**Exercise brief:**
Below are some records; copy each line in them that contains "Línea".

=== Data extracts ===

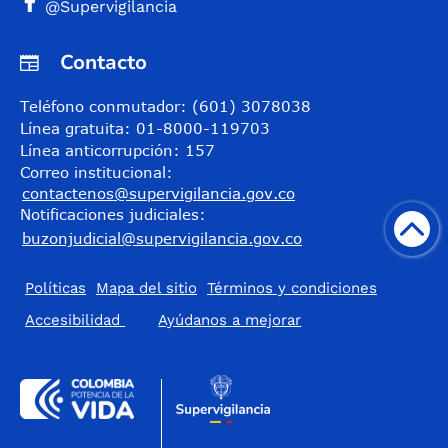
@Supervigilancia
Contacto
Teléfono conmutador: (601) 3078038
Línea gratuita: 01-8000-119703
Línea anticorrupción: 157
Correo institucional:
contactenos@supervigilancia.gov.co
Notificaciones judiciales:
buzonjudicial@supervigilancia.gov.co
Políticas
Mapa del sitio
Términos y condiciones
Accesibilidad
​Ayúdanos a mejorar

===
=== Data extracts ===

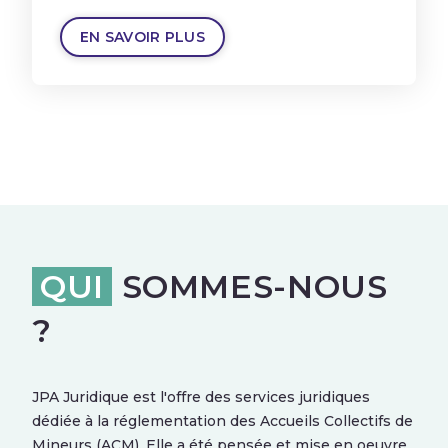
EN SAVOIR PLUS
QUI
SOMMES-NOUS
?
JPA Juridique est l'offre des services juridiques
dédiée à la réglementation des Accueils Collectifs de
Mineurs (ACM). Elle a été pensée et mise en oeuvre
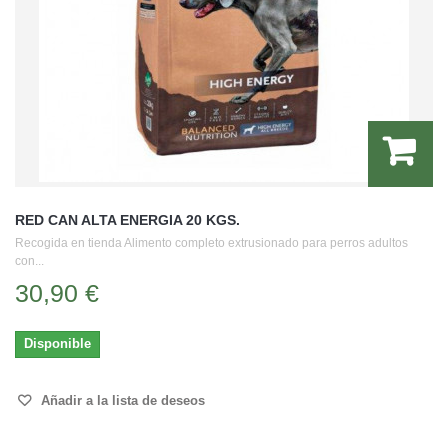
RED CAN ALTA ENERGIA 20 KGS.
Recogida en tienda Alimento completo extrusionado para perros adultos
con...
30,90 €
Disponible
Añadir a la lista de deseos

===

**Output below:**
Línea gratuita: 01-8000-119703
Línea anticorrupción: 157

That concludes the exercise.